The interim financial statements included in this quarterly report on Form 10-Q and this Management’s Discussion and Analysis of Financial Condition and Results of Operations should be read in conjunction with the financial statements and notes thereto for the year ended December 31, 2017, and the related Management’s Discussion and Analysis of Financial Condition and Results of Operations, contained in our annual report on Form 10-K filed with the United States Securities and Exchange Commission, or the SEC, on March 6, 2018, which we refer to as our annual report. In addition to historical information, this discussion and analysis contains forward-looking statements within the meaning of Section 27A of the Securities Act of 1933, as amended, and Section 21E of the Securities Exchange Act of 1934, as amended, or the Exchange Act. These forward-looking statements are subject to risks and uncertainties, including those set forth in Part II — Other Information, Item 1A. Risk Factors below and elsewhere in this report that could cause actual results to differ materially from historical results or anticipated results.

Overview

We are a biopharmaceutical company using our proprietary chemistry technology to create, develop and commercialize novel antibiotics for serious and life-threatening multidrug-resistant, or MDR, infections. On August 27, 2018, the United States Food and Drug Administration, or FDA, approved our lead product candidate, Xerava (eravacycline), for the treatment of complicated intra-abdominal infections, or cIAI, in adults. In October 2018, we announced the commercial launch of Xerava in the United States. As a result, we now have approximately 40 sales representatives in the field and approximately 10 medical science affairs personnel supporting Xerava. We also have internal sales and marketing support teams located at our headquarters in Watertown, Massachusetts.

Approval of Xerava was based on our IGNITE (Investigating Gram-Negative Infections Treated with Eravacycline) phase 3 program. In the first pivotal phase 3 trial in the IGNITE program in patients with cIAI, twice-daily intravenous (IV) eravacycline met the primary endpoint by demonstrating statistical non-inferiority of clinical response compared to ertapenem and was well-tolerated. We refer to this trial as IGNITE1. In the second pivotal phase 3 clinical trial in patients with cIAI, twice-daily IV eravacycline met the primary endpoint by demonstrating statistical non-inferiority of clinical response compared to meropenem and was well-tolerated. We refer to this trial as IGNITE4. In both IGNITE1 and IGNITE4, Xerava achieved high cure rates in patients with Gram-negative pathogens, including resistant isolates.

On September 20, 2018, the European Commission (“EC”) granted marketing authorization for Xerava for injection for the treatment of cIAI in adults in all 28 countries of the European Union, Norway, Iceland and Liechtenstein. This approval was primarily based on the results of IGNITE1.

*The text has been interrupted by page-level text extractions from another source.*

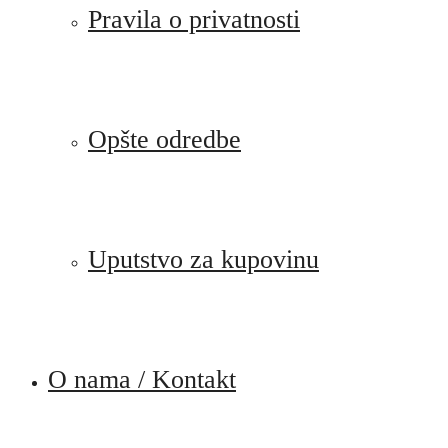
Pravila o privatnosti
Opšte odredbe
Uputstvo za kupovinu
O nama / Kontakt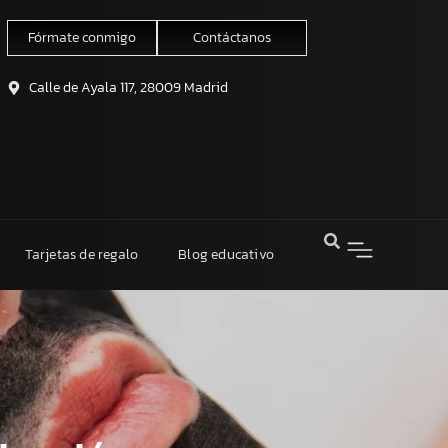
Fórmate conmigo
Contáctanos
Calle de Ayala 117, 28009 Madrid
Tarjetas de regalo
Blog educativo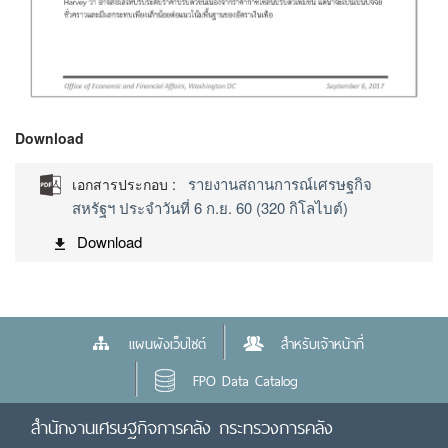
Download
รายงานสถานการณ์เศรษฐกิจ
เอกสารประกอบ :
สหรัฐฯ ประจำวันที่ 6 ก.ย. 60 (320 กิโลไบต์)
Download
แผนผังเว็บไซต์
สำหรับเจ้าหน้าที่
FPO Data Catalog
สำนักงานเศรษฐกิจการคลัง กระทรวงการคลัง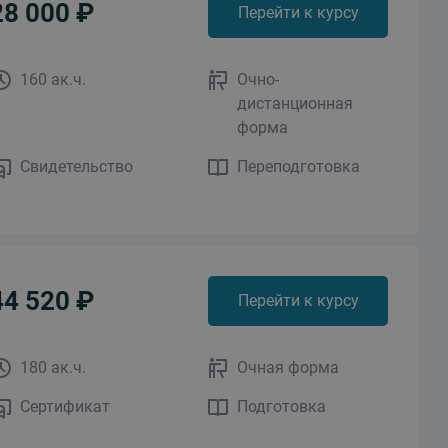
28 000 ₽
Перейти к курсу
160 ак.ч.
Очно-
дистанционная
форма
Свидетельство
Переподготовка
44 520 ₽
Перейти к курсу
180 ак.ч.
Очная форма
Сертификат
Подготовка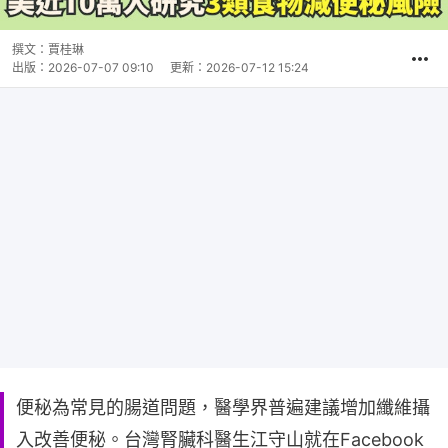
撰文：
賈桂琳
出版：
2026-07-07 09:10
更新：
2026-07-12 15:24
便秘為常見的腸道問題，醫學界普遍建議增加纖維攝
入改善便秘。台灣腎臟科醫生江守山就在Facebook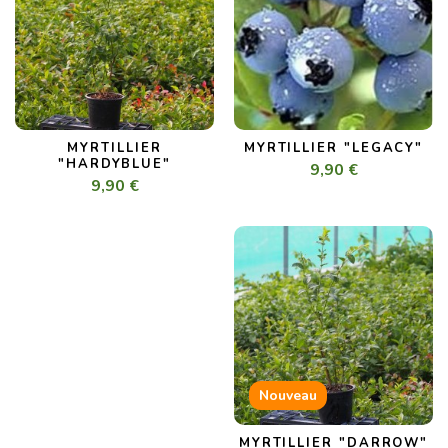
MYRTILLIER
MYRTILLIER "LEGACY"
"HARDYBLUE"
9,90 €
9,90 €
Nouveau
MYRTILLIER "DARROW"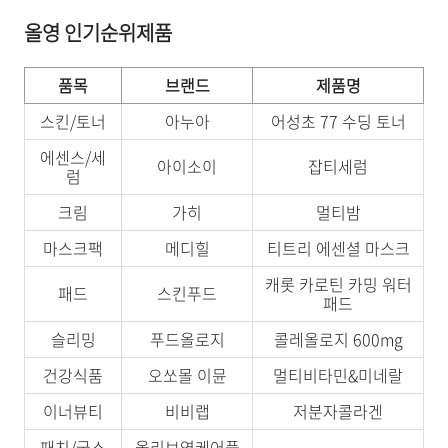
올영 인기순위제품
품목
브랜드
제품명
스킨/토너
아누아
어성초 77 수딩 토너
에센스/세
아이소이
잡티세럼
럼
크림
가히
멀티밤
마스크팩
메디힐
티트리 에센셜 마스크
캐롯 카로틴 카밍 워터
패드
스킨푸드
패드
슬리밍
푸드올로지
콜레올로지 600mg
건강식품
오쏘몰 이뮨
멀티비타민&미네랄
이너뷰티
비비랩
저분자콜라겐
패치/국소
올리브영케어플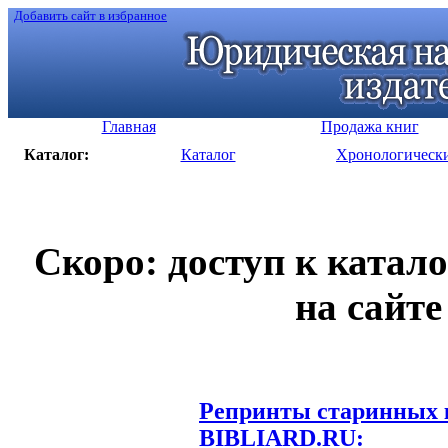
Добавить сайт в избранное
Главная
Продажа книг
Каталог:
Каталог
Хронологическ
Скоро: доступ к катал
на сайте
Репринты старинных к
BIBLIARD.RU: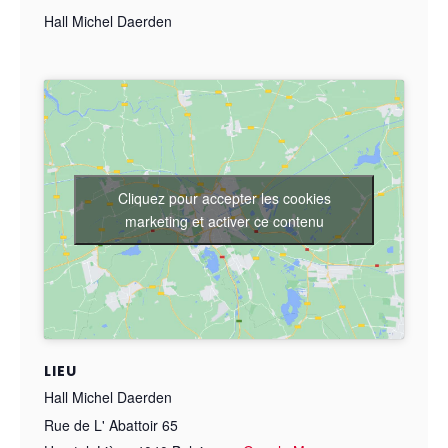
Hall Michel Daerden
Cliquez pour accepter les cookies
marketing et activer ce contenu
LIEU
Hall Michel Daerden
Rue de L' Abattoir 65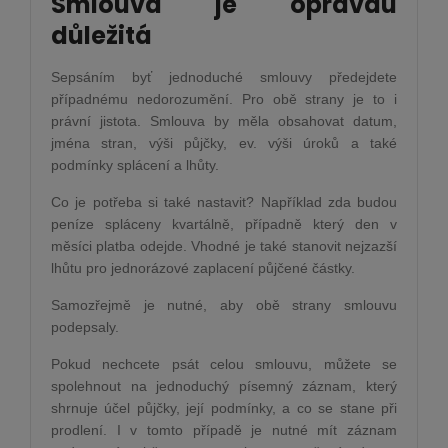
Smlouva je opravdu
důležitá
Sepsáním byť jednoduché smlouvy předejdete
případnému nedorozumění. Pro obě strany je to i
právní jistota. Smlouva by měla obsahovat datum,
jména stran, výši půjčky, ev. výši úroků a také
podmínky splácení a lhůty.
Co je potřeba si také nastavit? Například zda budou
peníze spláceny kvartálně, případně který den v
měsíci platba odejde. Vhodné je také stanovit nejzazší
lhůtu pro jednorázové zaplacení půjčené částky.
Samozřejmě je nutné, aby obě strany smlouvu
podepsaly.
Pokud nechcete psát celou smlouvu, můžete se
spolehnout na jednoduchý písemný záznam, který
shrnuje účel půjčky, její podmínky, a co se stane při
prodlení. I v tomto případě je nutné mít záznam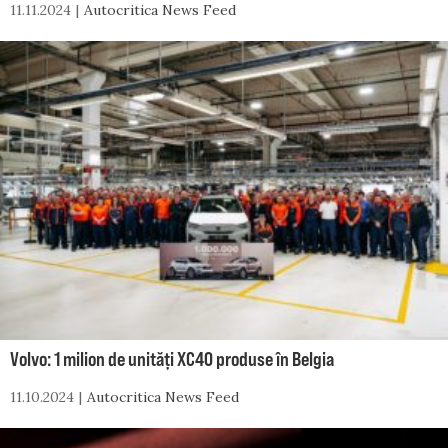
11.11.2024
Autocritica News Feed
Volvo: 1 milion de unități XC40 produse în Belgia
11.10.2024
Autocritica News Feed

Eravacycline is designed to treat a broad range of infections, including infections due to MDR bacteria. We believe that the ability of eravacycline to cover MDR Gram-negative bacteria, as well as MDR Gram-positive, anaerobic and atypical bacteria, may enable eravacycline to become the drug of choice for first-line empiric treatment of patients with cIAI. In in vitro experiments, eravacycline has demonstrated the ability to cover a wide variety of multidrug-resistant Gram-negative, Gram-positive, anaerobic and atypical bacteria, including multidrug-resistant Klebsiella pneumoniae and multi-drug resistant Acinetobacter. Multidrug-resistant Klebsiella pneumoniae is one of the carbapenem-resistant Enterobacteriaceae (or CREs) listed as an urgent threat and multi-drug resistant Acinetobacter is listed as a serious threat by the Centers for Disease Control and Prevention in a September 2013 report. They are also listed as “Priority 1; Critical Pathogens” in the World Health Organization’s priority pathogens list for R&D, published in February 2017. CREs were a confirmed area of great concern by the World Health Organization in an April 2014 global surveillance report. Gram-negative bacteria that are resistant to multiple available antibiotics are increasingly common and a growing threat to public health.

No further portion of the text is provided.